━━━ DATASET RECORDS
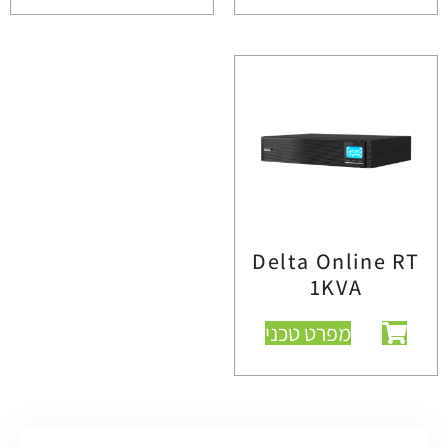
Delta Online RT
1KVA
מפרט טכני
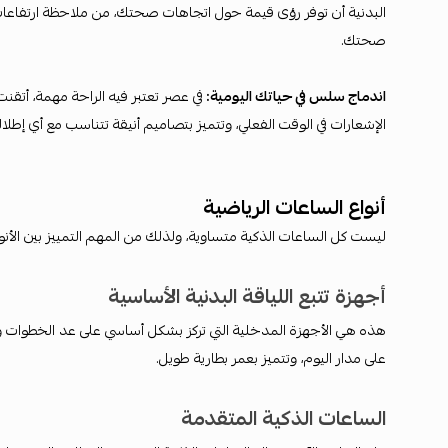
البدنية أن توفر رؤى قيمة حول اتجاهات صحتك، من ملاحظة ارتفاعا
صحتك.
اندماج سلس في حياتك اليومية:
في عصر تعتبر فيه الراحة مهمة، أتقنت
الإشعارات في الوقت الفعلي، وتتميز بتصاميم أنيقة تتناسب مع أي إطل
أنواع الساعات الرياضية
ليست كل الساعات الذكية متساوية، ولذلك من المهم التمييز بين الأنواع
أجهزة تتبع اللياقة البدنية الأساسية
هذه هي الأجهزة المدخلية التي تركز بشكل أساسي على عد الخطوات وتوفر
على مدار اليوم، وتتميز بعمر بطارية طويل.
الساعات الذكية المتقدمة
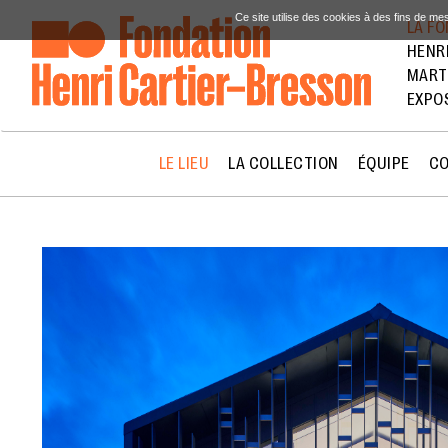
Ce site utilise des cookies à des fins de me
LA F
HENR
MART
EXPO
LE LIEU
LA COLLECTION
ÉQUIPE
CO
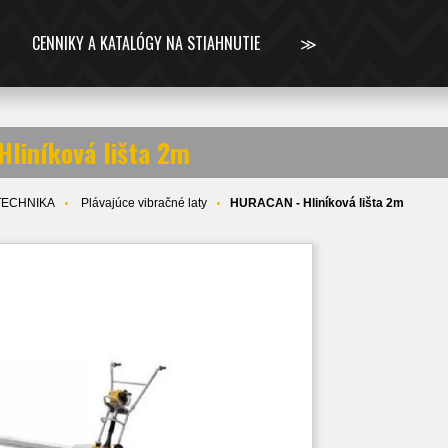
CENNIKY A KATALÓGY NA STIAHNUTIE
≫
liníková lišta 2m
TECHNIKA
Plávajúce vibračné laty
HURACAN - Hliníková lišta 2m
━━━━━━
* WORK REQUEST:
Go through the records and copy each line with "البدنية" in it.

* ANSWER BELOW:
البدنية أن توفر رؤى قيمة حول اتجاهات صحتك، من ملاحظة ارتفاعا
أجهزة تتبع اللياقة البدنية الأساسية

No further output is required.